## ACTIVITY:
Each line of the data below between the one containing "May 14, 2026" and the one containing "llamando al 012", both included, is to be repeated exactly. Please omit pictures.
+---+
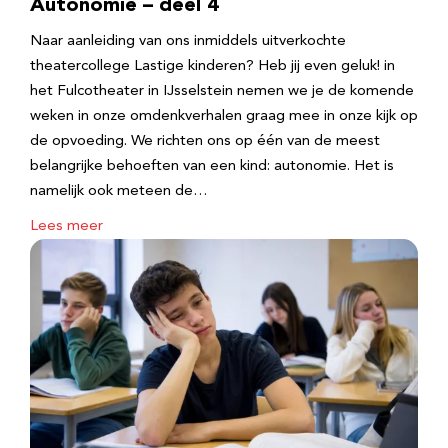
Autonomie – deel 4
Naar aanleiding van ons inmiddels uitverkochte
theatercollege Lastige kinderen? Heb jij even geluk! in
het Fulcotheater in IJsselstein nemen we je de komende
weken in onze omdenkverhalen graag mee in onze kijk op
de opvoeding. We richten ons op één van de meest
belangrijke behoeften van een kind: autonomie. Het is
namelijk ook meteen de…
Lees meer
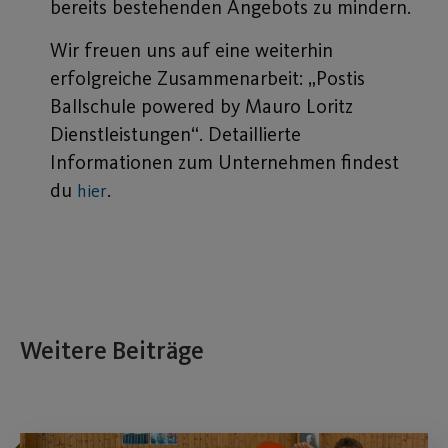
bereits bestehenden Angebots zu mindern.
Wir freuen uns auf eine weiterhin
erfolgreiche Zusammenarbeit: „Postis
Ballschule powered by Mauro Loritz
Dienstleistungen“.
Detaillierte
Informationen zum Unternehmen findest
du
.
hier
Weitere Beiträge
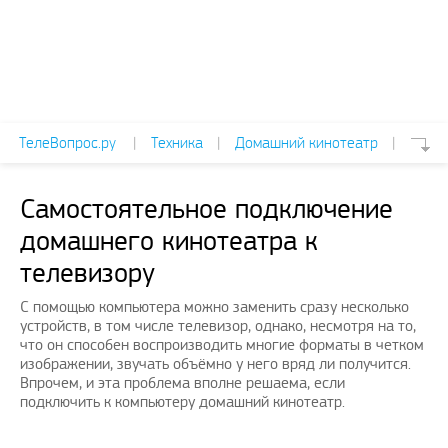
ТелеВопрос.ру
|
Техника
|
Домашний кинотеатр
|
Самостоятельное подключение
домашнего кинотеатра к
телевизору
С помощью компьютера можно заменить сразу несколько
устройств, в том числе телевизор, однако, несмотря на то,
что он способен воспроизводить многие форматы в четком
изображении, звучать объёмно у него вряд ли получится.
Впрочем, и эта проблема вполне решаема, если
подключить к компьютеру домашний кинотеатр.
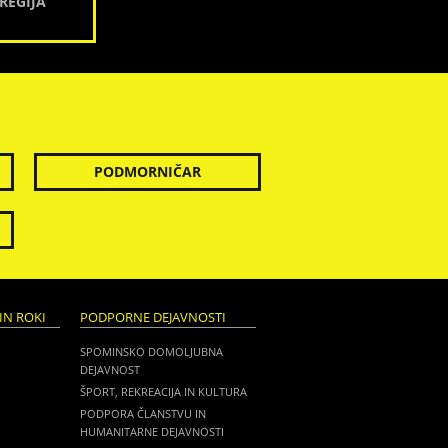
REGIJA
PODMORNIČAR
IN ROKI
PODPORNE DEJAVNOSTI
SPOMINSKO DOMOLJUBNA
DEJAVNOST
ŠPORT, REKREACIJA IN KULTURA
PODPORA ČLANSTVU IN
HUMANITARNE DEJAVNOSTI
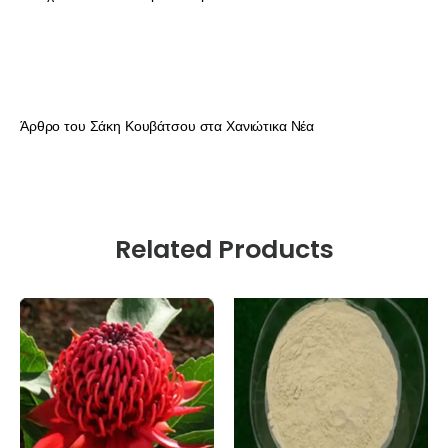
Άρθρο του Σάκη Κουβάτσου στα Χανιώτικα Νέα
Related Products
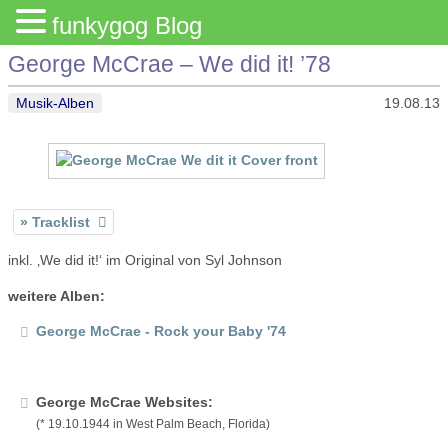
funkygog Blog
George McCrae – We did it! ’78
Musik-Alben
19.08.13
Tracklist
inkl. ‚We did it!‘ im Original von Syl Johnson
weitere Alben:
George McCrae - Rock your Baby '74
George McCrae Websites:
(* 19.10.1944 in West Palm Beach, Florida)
+---+
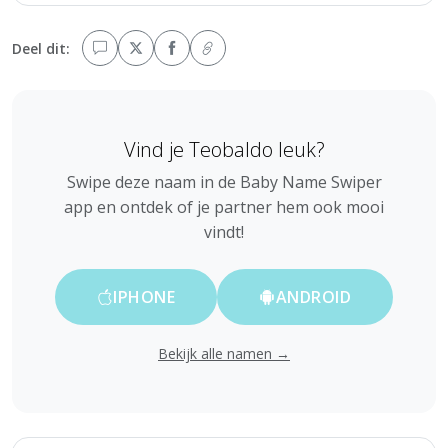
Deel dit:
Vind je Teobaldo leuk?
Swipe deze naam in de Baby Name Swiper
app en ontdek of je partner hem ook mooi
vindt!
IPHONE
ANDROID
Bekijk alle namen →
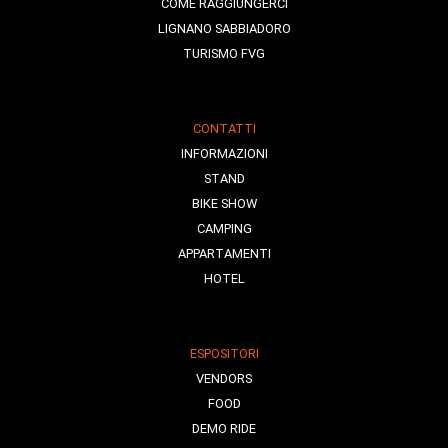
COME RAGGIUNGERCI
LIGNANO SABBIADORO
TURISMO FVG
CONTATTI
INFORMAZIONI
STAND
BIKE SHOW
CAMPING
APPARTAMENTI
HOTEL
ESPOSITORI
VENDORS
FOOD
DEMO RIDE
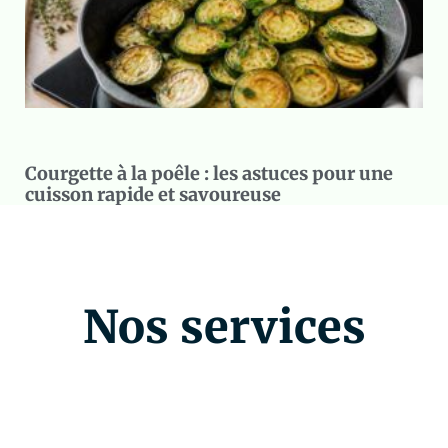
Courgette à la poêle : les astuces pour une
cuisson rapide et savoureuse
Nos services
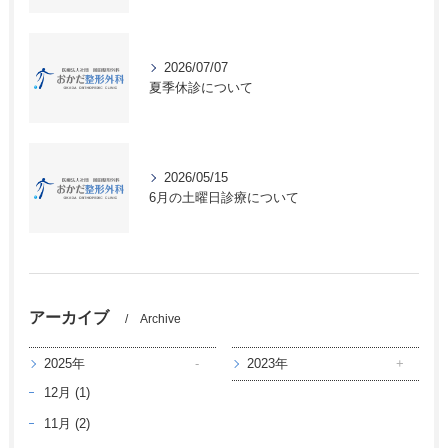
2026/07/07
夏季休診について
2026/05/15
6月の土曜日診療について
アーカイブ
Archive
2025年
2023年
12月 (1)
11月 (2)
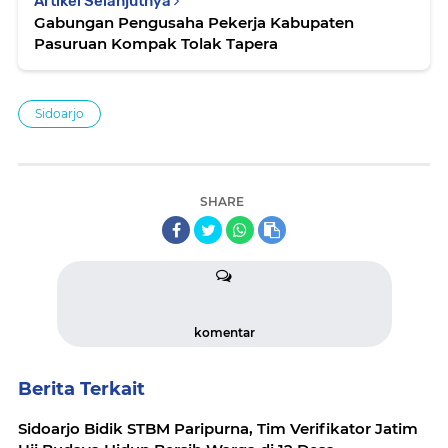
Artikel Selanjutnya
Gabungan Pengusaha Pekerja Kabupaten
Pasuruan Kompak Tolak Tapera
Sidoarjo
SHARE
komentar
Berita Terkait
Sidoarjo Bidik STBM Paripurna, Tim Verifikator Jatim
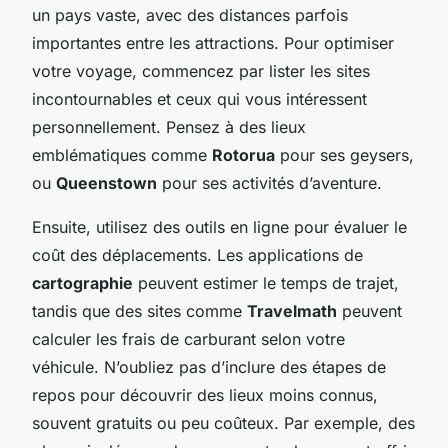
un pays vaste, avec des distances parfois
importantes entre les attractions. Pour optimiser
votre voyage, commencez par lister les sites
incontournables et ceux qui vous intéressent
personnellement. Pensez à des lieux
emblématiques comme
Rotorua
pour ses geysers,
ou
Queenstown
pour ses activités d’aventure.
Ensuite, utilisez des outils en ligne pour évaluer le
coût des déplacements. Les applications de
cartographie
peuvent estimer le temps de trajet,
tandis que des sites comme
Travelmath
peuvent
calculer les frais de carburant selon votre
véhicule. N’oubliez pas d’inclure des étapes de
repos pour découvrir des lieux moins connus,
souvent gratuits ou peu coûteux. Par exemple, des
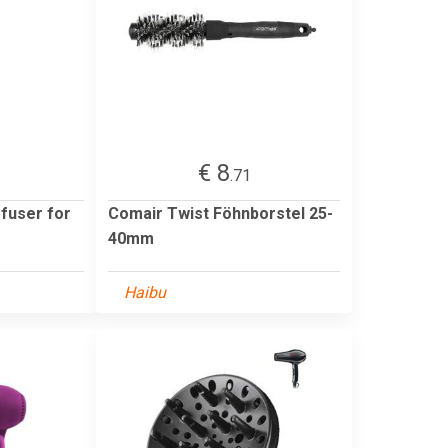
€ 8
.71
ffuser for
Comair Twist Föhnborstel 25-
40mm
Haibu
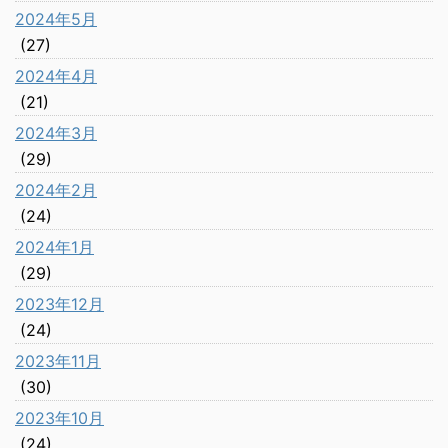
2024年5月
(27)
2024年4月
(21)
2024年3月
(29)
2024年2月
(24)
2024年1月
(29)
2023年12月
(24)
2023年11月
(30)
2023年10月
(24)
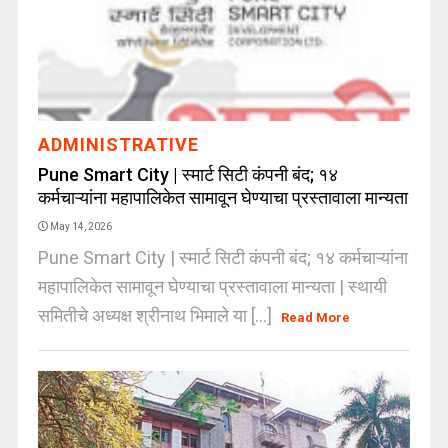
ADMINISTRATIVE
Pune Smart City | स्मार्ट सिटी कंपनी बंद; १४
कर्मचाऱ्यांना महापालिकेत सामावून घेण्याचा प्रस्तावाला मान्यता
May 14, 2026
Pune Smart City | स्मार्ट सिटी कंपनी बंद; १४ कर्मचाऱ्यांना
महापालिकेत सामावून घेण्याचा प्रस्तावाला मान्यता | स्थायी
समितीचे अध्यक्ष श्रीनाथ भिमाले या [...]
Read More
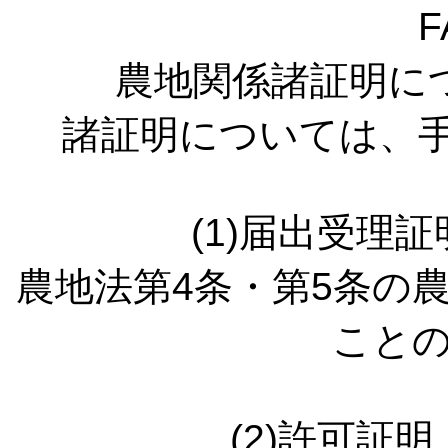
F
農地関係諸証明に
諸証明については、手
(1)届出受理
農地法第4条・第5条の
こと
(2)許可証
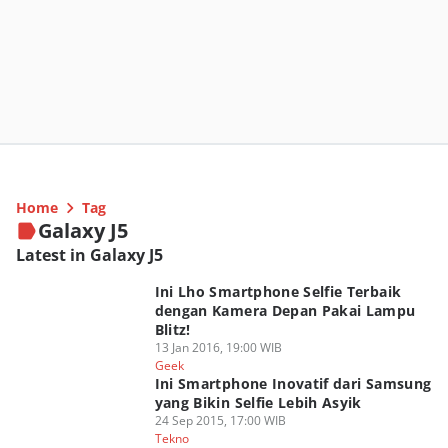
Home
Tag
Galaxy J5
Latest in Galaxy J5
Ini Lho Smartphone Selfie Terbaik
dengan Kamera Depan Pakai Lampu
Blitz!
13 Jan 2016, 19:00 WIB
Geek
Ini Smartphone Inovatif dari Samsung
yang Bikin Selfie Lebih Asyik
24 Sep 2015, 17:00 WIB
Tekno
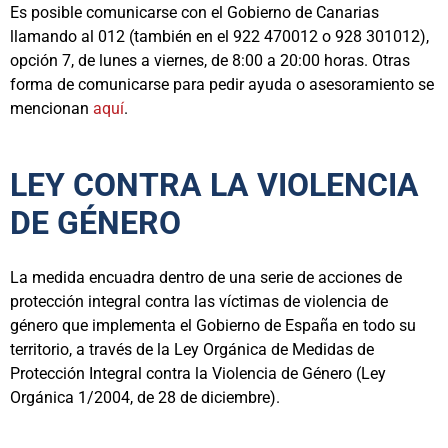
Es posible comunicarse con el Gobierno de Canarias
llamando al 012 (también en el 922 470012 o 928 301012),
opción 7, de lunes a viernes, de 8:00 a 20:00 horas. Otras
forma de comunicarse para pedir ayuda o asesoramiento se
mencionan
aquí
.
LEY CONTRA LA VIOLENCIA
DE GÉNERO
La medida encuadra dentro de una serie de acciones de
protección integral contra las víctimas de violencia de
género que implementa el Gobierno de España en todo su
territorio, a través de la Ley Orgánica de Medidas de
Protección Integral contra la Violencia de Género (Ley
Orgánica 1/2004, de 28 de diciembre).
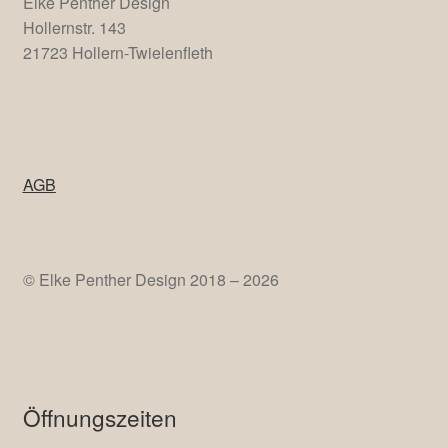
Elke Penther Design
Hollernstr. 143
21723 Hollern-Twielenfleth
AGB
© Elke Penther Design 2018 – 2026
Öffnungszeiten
+---+
## WRITTEN RESPONSE:
May 14, 2026
Pune Smart City | स्मार्ट सिटी कंपनी बंद; १४ कर्मचाऱ्यांना
महापालिकेत सामावून घेण्याचा प्रस्तावाला मान्यता | स्थायी
समितीचे अध्यक्ष श्रीनाथ भिमाले या [...]
Read More
F
農地関係諸証明に
諸証明については、手
(1)届出受理
農地法第4条・第5条の
こと
(2)許可証
Home
Tag
Galaxy J5
Latest in Galaxy J5
Ini Lho Smartphone Selfie Terbaik
dengan Kamera Depan Pakai Lampu
Blitz!
13 Jan 2016, 19:00 WIB
Geek
Ini Smartphone Inovatif dari Samsung
yang Bikin Selfie Lebih Asyik
24 Sep 2015, 17:00 WIB
Tekno
Es posible comunicarse con el Gobierno de Canarias
llamando al 012 (también en el 922 470012 o 928 301012),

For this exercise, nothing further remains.